** DATA EXCERPTS **
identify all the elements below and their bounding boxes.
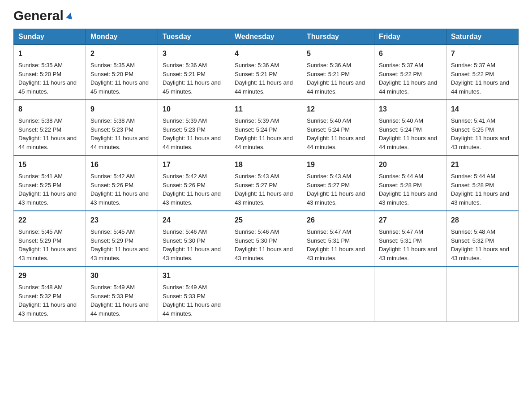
week-row-1: 1Sunrise: 5:35 AMSunset: 5:20 PMDaylight… bbox=[14, 45, 519, 100]
sunset-label: Sunset: 5:25 PM bbox=[18, 182, 61, 188]
day-number: 8 bbox=[18, 104, 81, 115]
day-cell-10: 10Sunrise: 5:39 AMSunset: 5:23 PMDayligh… bbox=[158, 100, 230, 155]
sunrise-label: Sunrise: 5:42 AM bbox=[163, 173, 207, 180]
sunrise-label: Sunrise: 5:43 AM bbox=[307, 173, 351, 180]
day-cell-17: 17Sunrise: 5:42 AMSunset: 5:26 PMDayligh… bbox=[158, 155, 230, 211]
day-cell-3: 3Sunrise: 5:36 AMSunset: 5:21 PMDaylight… bbox=[158, 45, 230, 100]
daylight-label: Daylight: 11 hours and 44 minutes. bbox=[163, 135, 221, 150]
weekday-header-row: SundayMondayTuesdayWednesdayThursdayFrid… bbox=[14, 29, 519, 45]
day-number: 30 bbox=[90, 270, 153, 281]
day-number: 22 bbox=[18, 215, 81, 226]
sunset-label: Sunset: 5:32 PM bbox=[451, 237, 494, 244]
daylight-label: Daylight: 11 hours and 44 minutes. bbox=[163, 301, 221, 317]
day-number: 25 bbox=[235, 215, 297, 226]
sunrise-label: Sunrise: 5:46 AM bbox=[235, 228, 279, 235]
sunset-label: Sunset: 5:33 PM bbox=[90, 293, 133, 300]
day-cell-28: 28Sunrise: 5:48 AMSunset: 5:32 PMDayligh… bbox=[446, 211, 519, 266]
sunset-label: Sunset: 5:27 PM bbox=[307, 182, 350, 188]
sunset-label: Sunset: 5:23 PM bbox=[163, 126, 206, 133]
sunrise-label: Sunrise: 5:49 AM bbox=[163, 284, 207, 291]
empty-cell bbox=[230, 266, 302, 322]
day-number: 5 bbox=[307, 48, 369, 59]
day-number: 27 bbox=[379, 215, 442, 226]
week-row-5: 29Sunrise: 5:48 AMSunset: 5:32 PMDayligh… bbox=[14, 266, 519, 322]
day-cell-16: 16Sunrise: 5:42 AMSunset: 5:26 PMDayligh… bbox=[86, 155, 158, 211]
day-number: 1 bbox=[18, 48, 81, 59]
daylight-label: Daylight: 11 hours and 43 minutes. bbox=[235, 246, 293, 261]
day-cell-31: 31Sunrise: 5:49 AMSunset: 5:33 PMDayligh… bbox=[158, 266, 230, 322]
daylight-label: Daylight: 11 hours and 43 minutes. bbox=[18, 190, 77, 206]
day-cell-8: 8Sunrise: 5:38 AMSunset: 5:22 PMDaylight… bbox=[14, 100, 86, 155]
daylight-label: Daylight: 11 hours and 43 minutes. bbox=[18, 246, 77, 261]
sunrise-label: Sunrise: 5:35 AM bbox=[90, 62, 135, 68]
day-number: 29 bbox=[18, 270, 81, 281]
sunset-label: Sunset: 5:30 PM bbox=[235, 237, 278, 244]
day-number: 19 bbox=[307, 159, 369, 170]
daylight-label: Daylight: 11 hours and 43 minutes. bbox=[451, 246, 509, 261]
daylight-label: Daylight: 11 hours and 43 minutes. bbox=[18, 301, 77, 317]
svg-marker-0 bbox=[66, 12, 73, 19]
daylight-label: Daylight: 11 hours and 43 minutes. bbox=[379, 190, 437, 206]
daylight-label: Daylight: 11 hours and 44 minutes. bbox=[90, 301, 149, 317]
day-cell-26: 26Sunrise: 5:47 AMSunset: 5:31 PMDayligh… bbox=[302, 211, 374, 266]
day-number: 6 bbox=[379, 48, 442, 59]
day-cell-9: 9Sunrise: 5:38 AMSunset: 5:23 PMDaylight… bbox=[86, 100, 158, 155]
page-header: General bbox=[13, 9, 519, 20]
daylight-label: Daylight: 11 hours and 43 minutes. bbox=[451, 190, 509, 206]
day-cell-25: 25Sunrise: 5:46 AMSunset: 5:30 PMDayligh… bbox=[230, 211, 302, 266]
day-number: 15 bbox=[18, 159, 81, 170]
sunset-label: Sunset: 5:29 PM bbox=[90, 237, 133, 244]
sunset-label: Sunset: 5:22 PM bbox=[379, 71, 422, 77]
weekday-header-monday: Monday bbox=[86, 29, 158, 45]
sunset-label: Sunset: 5:29 PM bbox=[18, 237, 61, 244]
day-cell-19: 19Sunrise: 5:43 AMSunset: 5:27 PMDayligh… bbox=[302, 155, 374, 211]
daylight-label: Daylight: 11 hours and 45 minutes. bbox=[163, 79, 221, 95]
sunrise-label: Sunrise: 5:49 AM bbox=[90, 284, 135, 291]
day-cell-18: 18Sunrise: 5:43 AMSunset: 5:27 PMDayligh… bbox=[230, 155, 302, 211]
calendar-table: SundayMondayTuesdayWednesdayThursdayFrid… bbox=[13, 29, 519, 322]
week-row-2: 8Sunrise: 5:38 AMSunset: 5:22 PMDaylight… bbox=[14, 100, 519, 155]
sunrise-label: Sunrise: 5:44 AM bbox=[379, 173, 423, 180]
day-cell-13: 13Sunrise: 5:40 AMSunset: 5:24 PMDayligh… bbox=[374, 100, 446, 155]
daylight-label: Daylight: 11 hours and 43 minutes. bbox=[379, 246, 437, 261]
weekday-header-friday: Friday bbox=[374, 29, 446, 45]
day-cell-11: 11Sunrise: 5:39 AMSunset: 5:24 PMDayligh… bbox=[230, 100, 302, 155]
day-cell-14: 14Sunrise: 5:41 AMSunset: 5:25 PMDayligh… bbox=[446, 100, 519, 155]
sunrise-label: Sunrise: 5:45 AM bbox=[90, 228, 135, 235]
weekday-header-thursday: Thursday bbox=[302, 29, 374, 45]
daylight-label: Daylight: 11 hours and 43 minutes. bbox=[307, 246, 365, 261]
sunrise-label: Sunrise: 5:44 AM bbox=[451, 173, 495, 180]
sunrise-label: Sunrise: 5:45 AM bbox=[18, 228, 63, 235]
empty-cell bbox=[446, 266, 519, 322]
day-number: 18 bbox=[235, 159, 297, 170]
day-cell-20: 20Sunrise: 5:44 AMSunset: 5:28 PMDayligh… bbox=[374, 155, 446, 211]
sunrise-label: Sunrise: 5:39 AM bbox=[235, 117, 279, 124]
sunset-label: Sunset: 5:24 PM bbox=[235, 126, 278, 133]
daylight-label: Daylight: 11 hours and 44 minutes. bbox=[379, 135, 437, 150]
day-number: 9 bbox=[90, 104, 153, 115]
day-cell-6: 6Sunrise: 5:37 AMSunset: 5:22 PMDaylight… bbox=[374, 45, 446, 100]
day-cell-7: 7Sunrise: 5:37 AMSunset: 5:22 PMDaylight… bbox=[446, 45, 519, 100]
day-cell-29: 29Sunrise: 5:48 AMSunset: 5:32 PMDayligh… bbox=[14, 266, 86, 322]
day-number: 11 bbox=[235, 104, 297, 115]
empty-cell bbox=[374, 266, 446, 322]
day-number: 17 bbox=[163, 159, 225, 170]
sunset-label: Sunset: 5:20 PM bbox=[90, 71, 133, 77]
daylight-label: Daylight: 11 hours and 43 minutes. bbox=[163, 246, 221, 261]
sunrise-label: Sunrise: 5:42 AM bbox=[90, 173, 135, 180]
sunset-label: Sunset: 5:28 PM bbox=[379, 182, 422, 188]
logo-general-text: General bbox=[13, 9, 64, 22]
day-cell-2: 2Sunrise: 5:35 AMSunset: 5:20 PMDaylight… bbox=[86, 45, 158, 100]
day-cell-22: 22Sunrise: 5:45 AMSunset: 5:29 PMDayligh… bbox=[14, 211, 86, 266]
daylight-label: Daylight: 11 hours and 43 minutes. bbox=[90, 246, 149, 261]
daylight-label: Daylight: 11 hours and 44 minutes. bbox=[379, 79, 437, 95]
daylight-label: Daylight: 11 hours and 44 minutes. bbox=[307, 79, 365, 95]
day-number: 13 bbox=[379, 104, 442, 115]
day-number: 24 bbox=[163, 215, 225, 226]
sunset-label: Sunset: 5:31 PM bbox=[379, 237, 422, 244]
day-cell-21: 21Sunrise: 5:44 AMSunset: 5:28 PMDayligh… bbox=[446, 155, 519, 211]
day-number: 20 bbox=[379, 159, 442, 170]
sunrise-label: Sunrise: 5:37 AM bbox=[451, 62, 495, 68]
day-number: 26 bbox=[307, 215, 369, 226]
sunrise-label: Sunrise: 5:40 AM bbox=[307, 117, 351, 124]
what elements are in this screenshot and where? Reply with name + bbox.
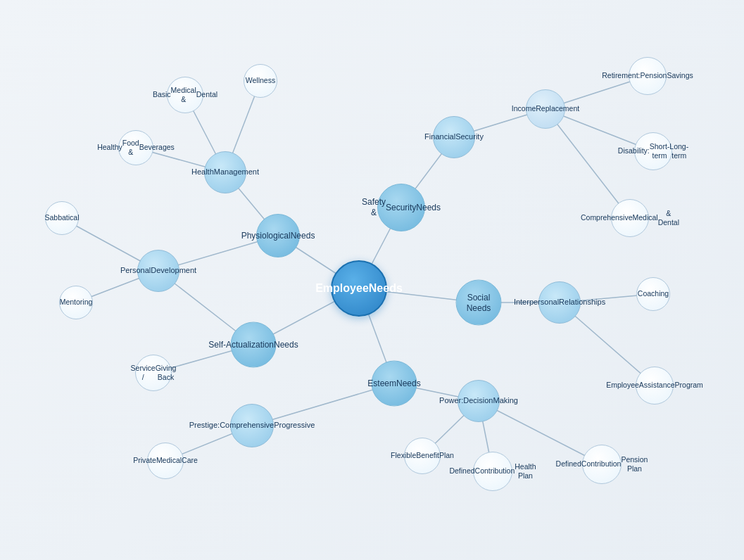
node-coaching[interactable]: Coaching (636, 277, 670, 311)
mind-map-container: EmployeeNeedsSafety &SecurityNeedsSocial… (0, 0, 744, 560)
node-disability[interactable]: Disability:Short-termLong-term (634, 132, 672, 170)
node-health-management[interactable]: HealthManagement (204, 151, 246, 193)
node-esteem-needs[interactable]: EsteemNeeds (372, 361, 417, 407)
node-social-needs[interactable]: Social Needs (456, 280, 502, 326)
node-healthy-food[interactable]: HealthyFood &Beverages (118, 130, 153, 165)
node-personal-development[interactable]: PersonalDevelopment (137, 250, 179, 292)
node-mentoring[interactable]: Mentoring (59, 286, 93, 319)
node-financial-security[interactable]: FinancialSecurity (433, 116, 475, 158)
node-income-replacement[interactable]: IncomeReplacement (526, 89, 565, 129)
node-defined-contribution-health[interactable]: DefinedContributionHealth Plan (473, 452, 512, 491)
node-wellness[interactable]: Wellness (244, 64, 277, 98)
node-retirement-pension[interactable]: Retirement:PensionSavings (629, 57, 667, 95)
node-private-medical[interactable]: PrivateMedicalCare (147, 443, 184, 479)
node-basic-medical[interactable]: BasicMedical &Dental (167, 77, 203, 113)
node-defined-contribution-pension[interactable]: DefinedContributionPension Plan (582, 445, 622, 484)
node-employee-needs[interactable]: EmployeeNeeds (331, 260, 387, 317)
svg-line-24 (546, 109, 630, 218)
node-flexible-benefit[interactable]: FlexibleBenefitPlan (404, 438, 441, 474)
node-interpersonal[interactable]: InterpersonalRelationships (538, 281, 581, 324)
node-sabbatical[interactable]: Sabbatical (45, 201, 79, 235)
node-employee-assistance[interactable]: EmployeeAssistanceProgram (636, 367, 674, 405)
node-prestige[interactable]: Prestige:ComprehensiveProgressive (230, 404, 274, 447)
node-service-giving[interactable]: Service /Giving Back (135, 355, 172, 391)
node-self-actualization[interactable]: Self-ActualizationNeeds (231, 322, 277, 368)
node-comprehensive-medical[interactable]: ComprehensiveMedical& Dental (611, 199, 649, 237)
node-physiological[interactable]: PhysiologicalNeeds (256, 214, 300, 257)
node-power-decision[interactable]: Power:DecisionMaking (458, 380, 500, 422)
node-safety-security[interactable]: Safety &SecurityNeeds (377, 184, 425, 231)
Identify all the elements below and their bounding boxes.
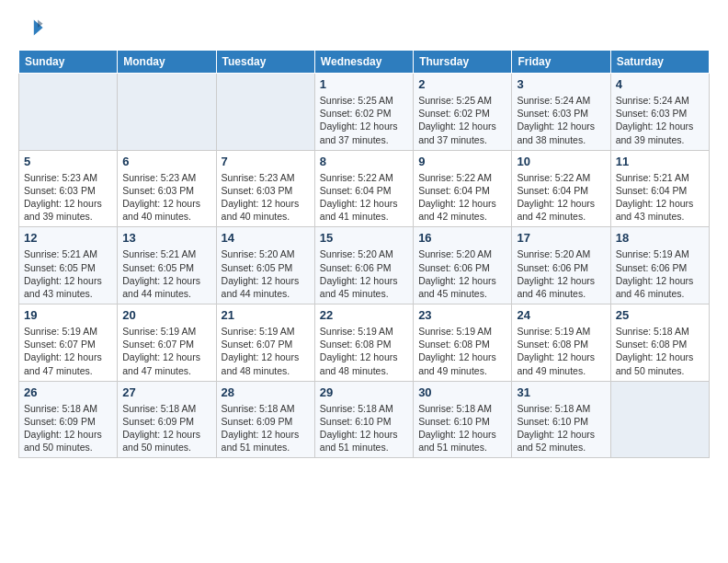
header-cell-tuesday: Tuesday — [216, 51, 314, 74]
page: SundayMondayTuesdayWednesdayThursdayFrid… — [0, 0, 728, 467]
day-number: 30 — [418, 385, 506, 399]
day-number: 3 — [517, 77, 605, 91]
day-info: Sunrise: 5:18 AM Sunset: 6:09 PM Dayligh… — [222, 402, 310, 454]
day-number: 20 — [122, 308, 210, 322]
day-info: Sunrise: 5:21 AM Sunset: 6:05 PM Dayligh… — [24, 247, 112, 300]
day-number: 14 — [222, 231, 310, 245]
day-number: 2 — [418, 77, 506, 91]
calendar-header: SundayMondayTuesdayWednesdayThursdayFrid… — [19, 51, 710, 74]
day-info: Sunrise: 5:18 AM Sunset: 6:10 PM Dayligh… — [418, 402, 506, 454]
day-cell: 24Sunrise: 5:19 AM Sunset: 6:08 PM Dayli… — [512, 304, 610, 382]
day-cell: 25Sunrise: 5:18 AM Sunset: 6:08 PM Dayli… — [610, 304, 709, 382]
day-cell: 27Sunrise: 5:18 AM Sunset: 6:09 PM Dayli… — [118, 381, 216, 458]
day-info: Sunrise: 5:25 AM Sunset: 6:02 PM Dayligh… — [418, 94, 506, 146]
day-number: 4 — [616, 77, 704, 91]
day-cell: 23Sunrise: 5:19 AM Sunset: 6:08 PM Dayli… — [414, 304, 512, 382]
day-number: 17 — [517, 231, 605, 245]
day-cell: 4Sunrise: 5:24 AM Sunset: 6:03 PM Daylig… — [610, 74, 709, 151]
day-number: 31 — [517, 385, 605, 399]
day-info: Sunrise: 5:25 AM Sunset: 6:02 PM Dayligh… — [320, 94, 408, 146]
calendar-body: 1Sunrise: 5:25 AM Sunset: 6:02 PM Daylig… — [19, 74, 710, 458]
day-cell: 16Sunrise: 5:20 AM Sunset: 6:06 PM Dayli… — [414, 227, 512, 304]
day-number: 1 — [320, 77, 408, 91]
day-number: 28 — [222, 385, 310, 399]
logo — [18, 15, 48, 40]
day-number: 5 — [24, 155, 112, 168]
day-cell: 8Sunrise: 5:22 AM Sunset: 6:04 PM Daylig… — [314, 150, 413, 227]
calendar-table: SundayMondayTuesdayWednesdayThursdayFrid… — [18, 50, 710, 458]
day-cell: 26Sunrise: 5:18 AM Sunset: 6:09 PM Dayli… — [19, 381, 118, 458]
day-info: Sunrise: 5:19 AM Sunset: 6:07 PM Dayligh… — [122, 325, 210, 377]
day-info: Sunrise: 5:19 AM Sunset: 6:08 PM Dayligh… — [320, 325, 408, 377]
day-number: 27 — [122, 385, 210, 399]
day-info: Sunrise: 5:20 AM Sunset: 6:06 PM Dayligh… — [418, 247, 506, 300]
day-cell: 10Sunrise: 5:22 AM Sunset: 6:04 PM Dayli… — [512, 150, 610, 227]
day-info: Sunrise: 5:19 AM Sunset: 6:08 PM Dayligh… — [517, 325, 605, 377]
day-info: Sunrise: 5:20 AM Sunset: 6:06 PM Dayligh… — [517, 247, 605, 300]
day-cell: 2Sunrise: 5:25 AM Sunset: 6:02 PM Daylig… — [414, 74, 512, 151]
day-number: 6 — [122, 155, 210, 168]
day-number: 13 — [122, 231, 210, 245]
day-number: 9 — [418, 155, 506, 168]
day-info: Sunrise: 5:24 AM Sunset: 6:03 PM Dayligh… — [517, 94, 605, 146]
day-number: 12 — [24, 231, 112, 245]
day-number: 25 — [616, 308, 704, 322]
day-cell: 20Sunrise: 5:19 AM Sunset: 6:07 PM Dayli… — [118, 304, 216, 382]
day-cell: 3Sunrise: 5:24 AM Sunset: 6:03 PM Daylig… — [512, 74, 610, 151]
day-number: 21 — [222, 308, 310, 322]
day-info: Sunrise: 5:18 AM Sunset: 6:09 PM Dayligh… — [24, 402, 112, 454]
day-info: Sunrise: 5:22 AM Sunset: 6:04 PM Dayligh… — [517, 171, 605, 224]
day-cell: 12Sunrise: 5:21 AM Sunset: 6:05 PM Dayli… — [19, 227, 118, 304]
day-cell: 6Sunrise: 5:23 AM Sunset: 6:03 PM Daylig… — [118, 150, 216, 227]
logo-icon — [18, 15, 44, 40]
day-info: Sunrise: 5:19 AM Sunset: 6:08 PM Dayligh… — [418, 325, 506, 377]
day-info: Sunrise: 5:18 AM Sunset: 6:10 PM Dayligh… — [517, 402, 605, 454]
day-info: Sunrise: 5:22 AM Sunset: 6:04 PM Dayligh… — [320, 171, 408, 224]
header-cell-wednesday: Wednesday — [314, 51, 413, 74]
day-cell — [610, 381, 709, 458]
header-row: SundayMondayTuesdayWednesdayThursdayFrid… — [19, 51, 710, 74]
day-info: Sunrise: 5:20 AM Sunset: 6:06 PM Dayligh… — [320, 247, 408, 300]
day-number: 15 — [320, 231, 408, 245]
day-cell: 28Sunrise: 5:18 AM Sunset: 6:09 PM Dayli… — [216, 381, 314, 458]
week-row-4: 26Sunrise: 5:18 AM Sunset: 6:09 PM Dayli… — [19, 381, 710, 458]
day-cell: 15Sunrise: 5:20 AM Sunset: 6:06 PM Dayli… — [314, 227, 413, 304]
day-number: 23 — [418, 308, 506, 322]
day-cell: 5Sunrise: 5:23 AM Sunset: 6:03 PM Daylig… — [19, 150, 118, 227]
day-cell — [216, 74, 314, 151]
week-row-0: 1Sunrise: 5:25 AM Sunset: 6:02 PM Daylig… — [19, 74, 710, 151]
day-info: Sunrise: 5:23 AM Sunset: 6:03 PM Dayligh… — [222, 171, 310, 224]
day-cell — [118, 74, 216, 151]
day-number: 11 — [616, 155, 704, 168]
day-number: 8 — [320, 155, 408, 168]
header-cell-thursday: Thursday — [414, 51, 512, 74]
day-number: 24 — [517, 308, 605, 322]
day-cell: 31Sunrise: 5:18 AM Sunset: 6:10 PM Dayli… — [512, 381, 610, 458]
day-info: Sunrise: 5:19 AM Sunset: 6:06 PM Dayligh… — [616, 247, 704, 300]
day-number: 16 — [418, 231, 506, 245]
day-cell — [19, 74, 118, 151]
day-cell: 7Sunrise: 5:23 AM Sunset: 6:03 PM Daylig… — [216, 150, 314, 227]
day-info: Sunrise: 5:23 AM Sunset: 6:03 PM Dayligh… — [122, 171, 210, 224]
week-row-2: 12Sunrise: 5:21 AM Sunset: 6:05 PM Dayli… — [19, 227, 710, 304]
day-number: 26 — [24, 385, 112, 399]
day-cell: 30Sunrise: 5:18 AM Sunset: 6:10 PM Dayli… — [414, 381, 512, 458]
day-cell: 13Sunrise: 5:21 AM Sunset: 6:05 PM Dayli… — [118, 227, 216, 304]
day-info: Sunrise: 5:19 AM Sunset: 6:07 PM Dayligh… — [24, 325, 112, 377]
week-row-3: 19Sunrise: 5:19 AM Sunset: 6:07 PM Dayli… — [19, 304, 710, 382]
day-cell: 17Sunrise: 5:20 AM Sunset: 6:06 PM Dayli… — [512, 227, 610, 304]
day-cell: 14Sunrise: 5:20 AM Sunset: 6:05 PM Dayli… — [216, 227, 314, 304]
day-info: Sunrise: 5:18 AM Sunset: 6:08 PM Dayligh… — [616, 325, 704, 377]
day-number: 10 — [517, 155, 605, 168]
day-number: 22 — [320, 308, 408, 322]
day-info: Sunrise: 5:23 AM Sunset: 6:03 PM Dayligh… — [24, 171, 112, 224]
header-cell-sunday: Sunday — [19, 51, 118, 74]
day-info: Sunrise: 5:22 AM Sunset: 6:04 PM Dayligh… — [418, 171, 506, 224]
day-cell: 29Sunrise: 5:18 AM Sunset: 6:10 PM Dayli… — [314, 381, 413, 458]
day-info: Sunrise: 5:21 AM Sunset: 6:05 PM Dayligh… — [122, 247, 210, 300]
day-cell: 18Sunrise: 5:19 AM Sunset: 6:06 PM Dayli… — [610, 227, 709, 304]
day-number: 7 — [222, 155, 310, 168]
day-info: Sunrise: 5:18 AM Sunset: 6:10 PM Dayligh… — [320, 402, 408, 454]
day-number: 19 — [24, 308, 112, 322]
header-cell-monday: Monday — [118, 51, 216, 74]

** ASSIGNMENT **
Please filter the entries above down to the lines holding "medical" and copy them.

** RESPONSE AREA **
node-private-medical[interactable]: PrivateMedicalCare (147, 443, 184, 479)
node-basic-medical[interactable]: BasicMedical &Dental (167, 77, 203, 113)
node-comprehensive-medical[interactable]: ComprehensiveMedical& Dental (611, 199, 649, 237)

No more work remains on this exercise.